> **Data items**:
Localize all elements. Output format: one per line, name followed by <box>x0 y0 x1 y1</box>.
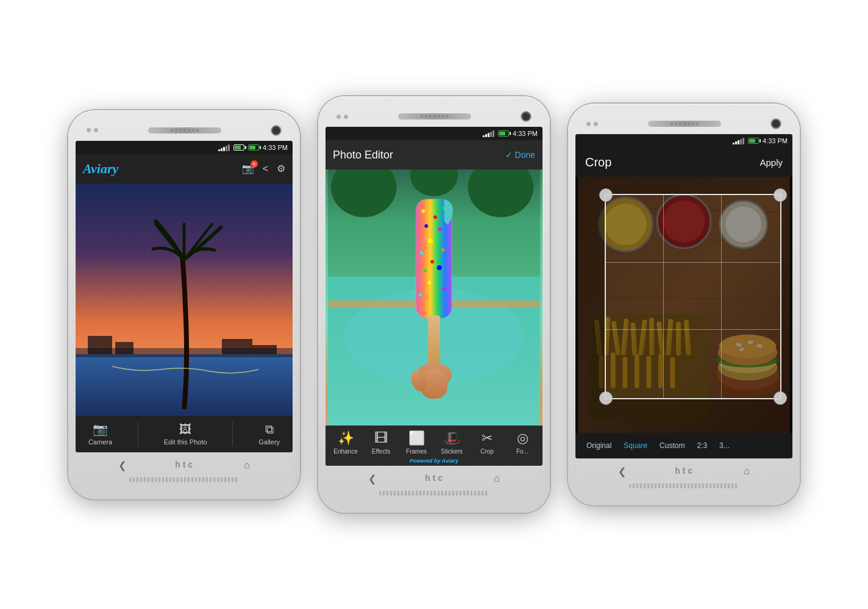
enhance-label: Enhance <box>333 448 357 455</box>
back-button-3[interactable]: ❮ <box>618 466 626 477</box>
crop-title: Crop <box>585 155 611 169</box>
svg-rect-30 <box>428 315 440 369</box>
apply-button[interactable]: Apply <box>760 157 783 168</box>
popsicle-scene <box>326 169 542 426</box>
gallery-icon[interactable]: 📷 5 <box>242 163 254 174</box>
crop-label: Crop <box>480 448 494 455</box>
notification-badge: 5 <box>251 160 258 168</box>
phone-3: 4:33 PM Crop Apply <box>568 104 800 505</box>
svg-rect-4 <box>115 342 133 354</box>
tool-focus[interactable]: ◎ Fo... <box>507 430 538 455</box>
phone-speaker-3 <box>648 121 721 127</box>
phone-screen-1: 4:33 PM Aviary 📷 5 < ⚙ <box>76 141 293 452</box>
nav-camera-label: Camera <box>88 438 112 446</box>
battery-icon-3 <box>498 130 509 137</box>
phone-camera <box>271 125 282 136</box>
crop-opt-original[interactable]: Original <box>580 439 617 452</box>
phone-bottom-1: ❮ htc ⌂ <box>76 452 293 485</box>
popsicle-photo <box>326 169 542 426</box>
share-icon[interactable]: < <box>263 163 268 174</box>
tool-frames[interactable]: ⬜ Frames <box>400 430 432 455</box>
sunset-photo <box>76 183 293 415</box>
crop-opt-23[interactable]: 2:3 <box>691 439 713 452</box>
crop-opt-custom[interactable]: Custom <box>653 439 691 452</box>
stickers-label: Stickers <box>441 448 463 455</box>
svg-point-20 <box>438 227 442 231</box>
nav-camera[interactable]: 📷 Camera <box>88 422 112 446</box>
svg-rect-57 <box>599 355 603 388</box>
svg-rect-52 <box>649 318 654 355</box>
frames-label: Frames <box>406 448 427 455</box>
back-button-2[interactable]: ❮ <box>368 473 376 485</box>
app-bar-crop: Crop Apply <box>575 148 792 177</box>
phone-1: 4:33 PM Aviary 📷 5 < ⚙ <box>68 110 300 499</box>
effects-label: Effects <box>372 448 390 455</box>
enhance-icon: ✨ <box>338 430 354 446</box>
phone-dots-left <box>87 128 98 132</box>
tool-stickers[interactable]: 🎩 Stickers <box>436 430 468 455</box>
svg-rect-6 <box>252 345 277 354</box>
bottom-speaker-3 <box>629 483 739 488</box>
svg-point-28 <box>443 287 446 290</box>
tool-enhance[interactable]: ✨ Enhance <box>330 430 361 455</box>
aviary-actions: 📷 5 < ⚙ <box>242 163 285 174</box>
food-photo <box>575 177 792 433</box>
toolbar-editor: ✨ Enhance 🎞 Effects ⬜ Frames 🎩 Stickers … <box>326 426 542 456</box>
svg-rect-5 <box>222 339 252 354</box>
effects-icon: 🎞 <box>374 430 388 446</box>
nav-edit[interactable]: 🖼 Edit this Photo <box>164 422 207 446</box>
status-bar-3: 4:33 PM <box>575 134 792 148</box>
svg-rect-61 <box>646 356 651 388</box>
svg-point-17 <box>433 215 437 219</box>
crop-opt-more[interactable]: 3... <box>713 439 736 452</box>
signal-icon-2 <box>483 130 494 137</box>
svg-rect-62 <box>658 354 663 388</box>
phone-2: 4:33 PM Photo Editor ✓ Done <box>318 96 550 513</box>
svg-rect-55 <box>676 322 681 355</box>
crop-opt-square[interactable]: Square <box>617 439 653 452</box>
home-button-3[interactable]: ⌂ <box>744 466 750 477</box>
svg-point-22 <box>420 251 424 255</box>
home-button-2[interactable]: ⌂ <box>494 473 500 485</box>
home-button[interactable]: ⌂ <box>244 460 250 471</box>
phone-nav-2: ❮ htc ⌂ <box>326 471 542 487</box>
crop-photo-area <box>575 177 792 433</box>
status-time-2: 4:33 PM <box>513 130 538 137</box>
back-button[interactable]: ❮ <box>118 460 126 471</box>
svg-point-16 <box>421 209 425 213</box>
nav-gallery[interactable]: ⧉ Gallery <box>258 422 280 446</box>
aviary-brand: Aviary <box>442 458 459 464</box>
tool-crop[interactable]: ✂ Crop <box>471 430 503 455</box>
svg-point-71 <box>719 335 777 358</box>
crop-icon: ✂ <box>482 430 493 446</box>
svg-point-21 <box>428 238 433 243</box>
phone-camera-2 <box>521 111 532 122</box>
editor-title: Photo Editor <box>333 149 393 162</box>
bottom-speaker-1 <box>129 477 239 482</box>
phone-dots-2 <box>336 115 348 119</box>
app-bar-aviary: Aviary 📷 5 < ⚙ <box>76 154 293 183</box>
svg-rect-58 <box>611 352 616 388</box>
done-label: Done <box>515 150 535 160</box>
nav-edit-label: Edit this Photo <box>164 438 207 446</box>
svg-point-25 <box>423 269 427 272</box>
focus-label: Fo... <box>516 448 528 455</box>
main-photo-aviary <box>76 183 293 415</box>
powered-by-text: Powered by <box>410 458 442 464</box>
settings-icon[interactable]: ⚙ <box>277 163 285 174</box>
signal-icon-3 <box>733 137 744 144</box>
battery-icon-4 <box>748 138 759 144</box>
phone-nav-3: ❮ htc ⌂ <box>575 463 792 480</box>
phone-speaker-2 <box>398 113 471 119</box>
svg-rect-3 <box>88 336 112 354</box>
status-bar-2: 4:33 PM <box>326 127 542 140</box>
status-time-1: 4:33 PM <box>263 144 288 151</box>
powered-by: Powered by Aviary <box>326 456 542 466</box>
htc-logo-3: htc <box>675 466 695 477</box>
phone-bottom-3: ❮ htc ⌂ <box>575 458 792 491</box>
edit-icon: 🖼 <box>179 422 191 436</box>
phone-bottom-2: ❮ htc ⌂ <box>326 466 542 498</box>
done-button[interactable]: ✓ Done <box>505 150 535 160</box>
svg-rect-60 <box>635 354 639 388</box>
tool-effects[interactable]: 🎞 Effects <box>365 430 397 455</box>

> **TASK DESCRIPTION**: If pictures appear in the data, do not print them; repeat the rest exactly.

> **RESPONSE TO THIS EXERCISE**:
Localize all elements. Output format: one per line, name followed by <box>x0 y0 x1 y1</box>.
enhance-label: Enhance <box>333 448 357 455</box>
back-button-3[interactable]: ❮ <box>618 466 626 477</box>
crop-title: Crop <box>585 155 611 169</box>
svg-rect-30 <box>428 315 440 369</box>
apply-button[interactable]: Apply <box>760 157 783 168</box>
popsicle-scene <box>326 169 542 426</box>
gallery-icon[interactable]: 📷 5 <box>242 163 254 174</box>
crop-label: Crop <box>480 448 494 455</box>
notification-badge: 5 <box>251 160 258 168</box>
phone-3: 4:33 PM Crop Apply <box>568 104 800 505</box>
svg-rect-4 <box>115 342 133 354</box>
tool-focus[interactable]: ◎ Fo... <box>507 430 538 455</box>
phone-speaker-3 <box>648 121 721 127</box>
phone-screen-1: 4:33 PM Aviary 📷 5 < ⚙ <box>76 141 293 452</box>
nav-camera-label: Camera <box>88 438 112 446</box>
battery-icon-3 <box>498 130 509 137</box>
phone-camera <box>271 125 282 136</box>
crop-opt-original[interactable]: Original <box>580 439 617 452</box>
phone-bottom-1: ❮ htc ⌂ <box>76 452 293 485</box>
popsicle-photo <box>326 169 542 426</box>
share-icon[interactable]: < <box>263 163 268 174</box>
tool-frames[interactable]: ⬜ Frames <box>400 430 432 455</box>
sunset-photo <box>76 183 293 415</box>
crop-opt-23[interactable]: 2:3 <box>691 439 713 452</box>
crop-opt-custom[interactable]: Custom <box>653 439 691 452</box>
stickers-label: Stickers <box>441 448 463 455</box>
svg-point-20 <box>438 227 442 231</box>
nav-camera[interactable]: 📷 Camera <box>88 422 112 446</box>
svg-rect-57 <box>599 355 603 388</box>
svg-rect-52 <box>649 318 654 355</box>
frames-label: Frames <box>406 448 427 455</box>
back-button-2[interactable]: ❮ <box>368 473 376 485</box>
app-bar-crop: Crop Apply <box>575 148 792 177</box>
phone-1: 4:33 PM Aviary 📷 5 < ⚙ <box>68 110 300 499</box>
effects-label: Effects <box>372 448 390 455</box>
enhance-icon: ✨ <box>338 430 354 446</box>
phone-dots-left <box>87 128 98 132</box>
tool-stickers[interactable]: 🎩 Stickers <box>436 430 468 455</box>
svg-rect-6 <box>252 345 277 354</box>
bottom-speaker-3 <box>629 483 739 488</box>
svg-point-28 <box>443 287 446 290</box>
tool-enhance[interactable]: ✨ Enhance <box>330 430 361 455</box>
aviary-actions: 📷 5 < ⚙ <box>242 163 285 174</box>
food-photo <box>575 177 792 433</box>
toolbar-editor: ✨ Enhance 🎞 Effects ⬜ Frames 🎩 Stickers … <box>326 426 542 456</box>
svg-rect-5 <box>222 339 252 354</box>
effects-icon: 🎞 <box>374 430 388 446</box>
nav-edit[interactable]: 🖼 Edit this Photo <box>164 422 207 446</box>
status-bar-3: 4:33 PM <box>575 134 792 148</box>
svg-rect-61 <box>646 356 651 388</box>
svg-point-17 <box>433 215 437 219</box>
crop-opt-more[interactable]: 3... <box>713 439 736 452</box>
signal-icon-2 <box>483 130 494 137</box>
svg-rect-62 <box>658 354 663 388</box>
phone-2: 4:33 PM Photo Editor ✓ Done <box>318 96 550 513</box>
svg-rect-55 <box>676 322 681 355</box>
crop-opt-square[interactable]: Square <box>617 439 653 452</box>
home-button-3[interactable]: ⌂ <box>744 466 750 477</box>
svg-point-22 <box>420 251 424 255</box>
home-button-2[interactable]: ⌂ <box>494 473 500 485</box>
home-button[interactable]: ⌂ <box>244 460 250 471</box>
phone-nav-2: ❮ htc ⌂ <box>326 471 542 487</box>
crop-photo-area <box>575 177 792 433</box>
status-time-2: 4:33 PM <box>513 130 538 137</box>
back-button[interactable]: ❮ <box>118 460 126 471</box>
svg-point-16 <box>421 209 425 213</box>
nav-gallery[interactable]: ⧉ Gallery <box>258 422 280 446</box>
aviary-brand: Aviary <box>442 458 459 464</box>
tool-crop[interactable]: ✂ Crop <box>471 430 503 455</box>
svg-point-71 <box>719 335 777 358</box>
crop-icon: ✂ <box>482 430 493 446</box>
svg-point-21 <box>428 238 433 243</box>
phone-camera-2 <box>521 111 532 122</box>
editor-title: Photo Editor <box>333 149 393 162</box>
bottom-speaker-1 <box>129 477 239 482</box>
phone-dots-2 <box>336 115 348 119</box>
app-bar-aviary: Aviary 📷 5 < ⚙ <box>76 154 293 183</box>
svg-rect-58 <box>611 352 616 388</box>
done-label: Done <box>515 150 535 160</box>
nav-edit-label: Edit this Photo <box>164 438 207 446</box>
svg-point-25 <box>423 269 427 272</box>
focus-label: Fo... <box>516 448 528 455</box>
main-photo-aviary <box>76 183 293 415</box>
powered-by-text: Powered by <box>410 458 442 464</box>
settings-icon[interactable]: ⚙ <box>277 163 285 174</box>
signal-icon-3 <box>733 137 744 144</box>
battery-icon-4 <box>748 138 759 144</box>
phone-nav-3: ❮ htc ⌂ <box>575 463 792 480</box>
phone-speaker-2 <box>398 113 471 119</box>
svg-rect-3 <box>88 336 112 354</box>
status-bar-2: 4:33 PM <box>326 127 542 140</box>
status-time-1: 4:33 PM <box>263 144 288 151</box>
powered-by: Powered by Aviary <box>326 456 542 466</box>
htc-logo-3: htc <box>675 466 695 477</box>
phone-bottom-3: ❮ htc ⌂ <box>575 458 792 491</box>
edit-icon: 🖼 <box>179 422 191 436</box>
phone-bottom-2: ❮ htc ⌂ <box>326 466 542 498</box>
done-button[interactable]: ✓ Done <box>505 150 535 160</box>
svg-rect-60 <box>635 354 639 388</box>
tool-effects[interactable]: 🎞 Effects <box>365 430 397 455</box>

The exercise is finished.